■ **Exercise brief**:
Each record below should be output verbatim, without pictures.

■ **Source data**:
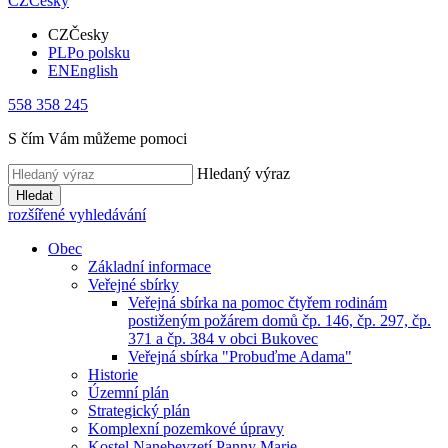
CZ
Česky
CZ
Česky
PL
Po polsku
EN
English
558 358 245
S čím Vám můžeme pomoci
Hledaný výraz
Hledat
rozšířené vyhledávání
Obec
Základní informace
Veřejné sbírky
Veřejná sbírka na pomoc čtyřem rodinám
postiženým požárem domů čp. 146, čp. 297, čp.
371 a čp. 384 v obci Bukovec
Veřejná sbírka "Probuďme Adama"
Historie
Územní plán
Strategický plán
Komplexní pozemkové úpravy
Kostel Nanebevzetí Panny Marie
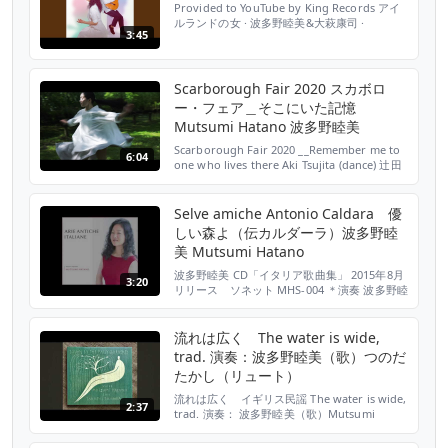
Provided to YouTube by King Records アイ
ロック・ヴィオラ） 諸岡典経（ヴィオロー
ルランドの女 · 波多野睦美&大萩康司 ·
ネ...
3:45
eanORiada · PeadarODoirnin コーリング･ユ
ー ℗ King Record Co.,Ltd. Released on:
2018-07-25 Auto-generated by YouTube.
Scarborough Fair 2020 スカボロ
ー・フェア＿そこにいた記憶
Mutsumi Hatano 波多野睦美
Scarborough Fair 2020 __Remember me to
6:04
one who lives there Aki Tsujita (dance) 辻田
暁 Mutsumi Hatano (voice) 波多野睦美
Hiroko Kohno (piano) 河野紘子 Ryuta
Tsunoda (musical arrangement) 角田隆...
Selve amiche Antonio Caldara 優
しい森よ（伝カルダーラ）波多野睦
美 Mutsumi Hatano
波多野睦美 CD「イタリア歌曲集」 2015年8月
3:20
リリース ソネット MHS-004 ＊演奏 波多野睦
美（メゾソプラノ） 西山まりえ（バロック・
ハープ／チェンバロ／ヴァージナル） 懸田貴
嗣（バロック・チェロ） 渡邉さとみ／川久保
流れは広く The water is wide,
洋子／宮崎蓉子／小玉安奈／廣海史帆／長岡聡
trad. 演奏：波多野睦美（歌）つのだ
季（バロック・ヴァイオリン） 朝吹園子（バ
たかし（リュート）
ロック・ヴィオラ） 諸岡典経（ヴィオロー
ネ...
流れは広く イギリス民謡 The water is wide,
2:37
trad. 演奏： 波多野睦美（歌）Mutsumi
Hatano, vocal つのだたかし（リュート）
Takashi Tsunoda, lute THE WATER IS WIDE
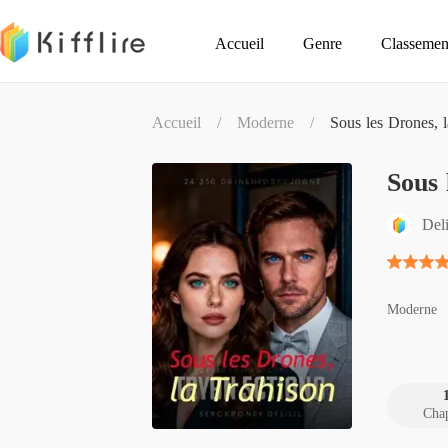
Accueil
Genre
Classemen
Accueil
/
Moderne
/
Sous les Drones, 
Sous 
Del
Moderne
Chap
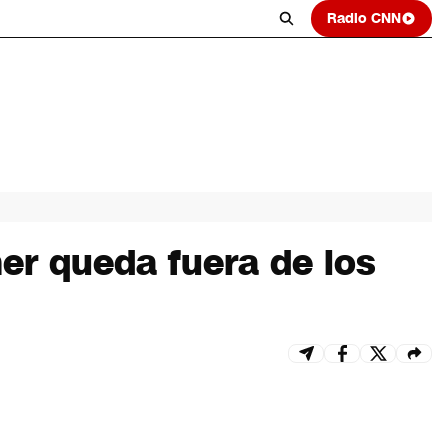
Radio CNN
ner queda fuera de los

■ **Answer to this exercise**:
CZ
Česky
CZ
Česky
PL
Po polsku
EN
English
558 358 245
S čím Vám můžeme pomoci
Hledaný výraz
Hledat
rozšířené vyhledávání
Obec
Základní informace
Veřejné sbírky
Veřejná sbírka na pomoc čtyřem rodinám
postiženým požárem domů čp. 146, čp. 297, čp.
371 a čp. 384 v obci Bukovec
Veřejná sbírka "Probuďme Adama"
Historie
Územní plán
Strategický plán
Komplexní pozemkové úpravy
Kostel Nanebevzetí Panny Marie
Provided to YouTube by King Records アイ
ロック・ヴィオラ） 諸岡典経（ヴィオロー
ルランドの女 · 波多野睦美&大萩康司 ·
ネ...
3:45
eanORiada · PeadarODoirnin コーリング･ユ
ー ℗ King Record Co.,Ltd. Released on:
2018-07-25 Auto-generated by YouTube.
Scarborough Fair 2020 スカボロ
ー・フェア＿そこにいた記憶
Mutsumi Hatano 波多野睦美
Scarborough Fair 2020 __Remember me to
6:04
one who lives there Aki Tsujita (dance) 辻田
暁 Mutsumi Hatano (voice) 波多野睦美
Hiroko Kohno (piano) 河野紘子 Ryuta
Tsunoda (musical arrangement) 角田隆...
Selve amiche Antonio Caldara 優
しい森よ（伝カルダーラ）波多野睦
美 Mutsumi Hatano
波多野睦美 CD「イタリア歌曲集」 2015年8月
3:20
リリース ソネット MHS-004 ＊演奏 波多野睦
美（メゾソプラノ） 西山まりえ（バロック・
ハープ／チェンバロ／ヴァージナル） 懸田貴
嗣（バロック・チェロ） 渡邉さとみ／川久保
流れは広く The water is wide,
洋子／宮崎蓉子／小玉安奈／廣海史帆／長岡聡
trad. 演奏：波多野睦美（歌）つのだ
季（バロック・ヴァイオリン） 朝吹園子（バ
たかし（リュート）
ロック・ヴィオラ） 諸岡典経（ヴィオロー
ネ...
流れは広く イギリス民謡 The water is wide,
2:37
trad. 演奏： 波多野睦美（歌）Mutsumi
Hatano, vocal つのだたかし（リュート）
Takashi Tsunoda, lute THE WATER IS WIDE
Accueil
Genre
Classemen
Accueil
/
Moderne
/
Sous les Drones, 
Sous 
Del
Moderne
Chap
Radio CNN
ner queda fuera de los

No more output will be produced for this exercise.